However, given that a number of potential purchasers have recently emerged, could buy-back talks form part of a master strategy from the seasoned negotiator, one aimed at inflating the stock price by increasing the (perceived) pool of interested parties?
With Ecclestone personally holding 5.3 per cent and his family's Bambino Trust controlling 8.5 per cent, even a 10 per cent premium on a multi-billion dollar sale would keep both his rather extravagant daughters in gold-plate tapped mansions and expensive shoes for many years to come.

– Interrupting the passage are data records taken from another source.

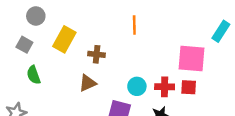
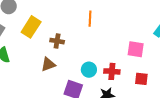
pink square: (192, 58) -> (136, 49), size x0.7
red square: (189, 87) -> (141, 79), moved

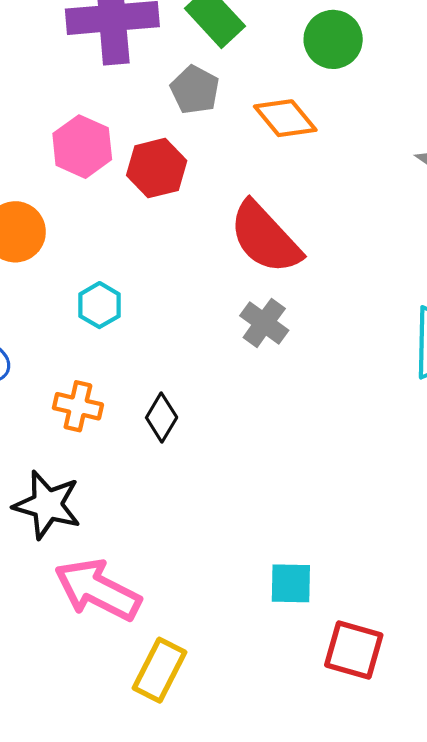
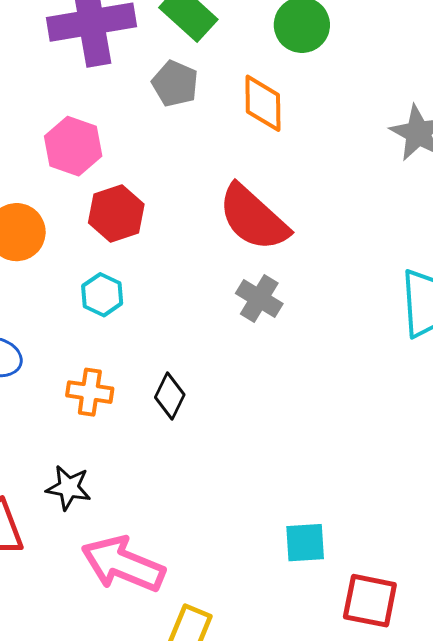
orange diamond: (285, 118) -> (263, 103), turned 44
red hexagon: (157, 168) -> (116, 214), moved
black star: (47, 505) -> (69, 488), size x0.7

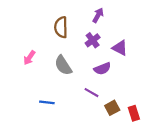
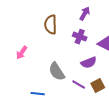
purple cross: (93, 40) -> (80, 37), turned -32
gray semicircle: (63, 65) -> (57, 72), moved
brown square: (112, 108) -> (98, 86), moved

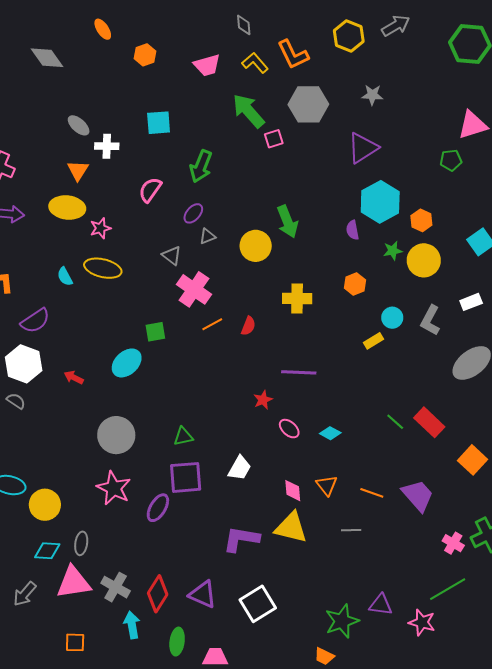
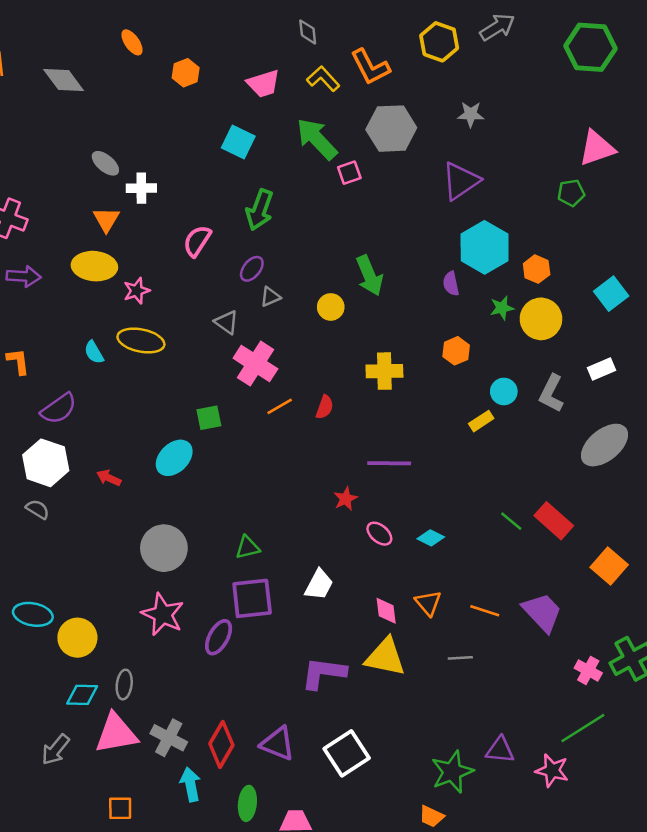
cyan square: (159, 123) -> (238, 142), moved, turned 32
yellow circle: (256, 246) -> (331, 307), size x0.7

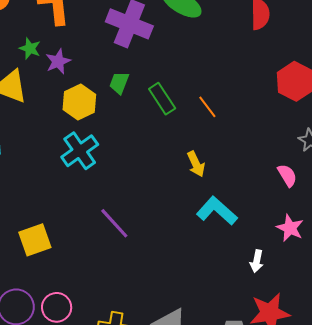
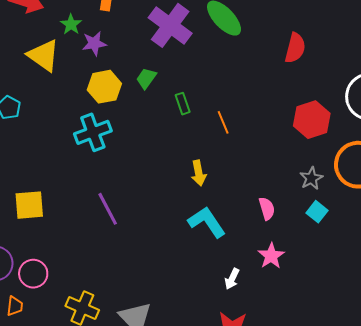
green rectangle: (162, 99) -> (183, 104), size x0.7
pink semicircle: (287, 175) -> (267, 209), moved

CVC's modus operandi has long followed a strategy of acquire (usually via leveraged loans), restructure, sell-off (a portion), list (the remainder). Samsonite luggage, German chemical giant Evonik and Belgium's B-Post provide three lucrative examples of this approach; CVC's record is, though, equally littered with abject failures.
Traditionally the entire cycle, from stock acquisition through Initial Purchase Offer, takes seven to 10 years. However, CVC's F1 IPO plans were twice scuppered: first by a bearish stock-market climate, then by confirmation that Ecclestone would indeed be charged by Munich prosecutors for his alleged role in the Gerhard Gribkowsky affair.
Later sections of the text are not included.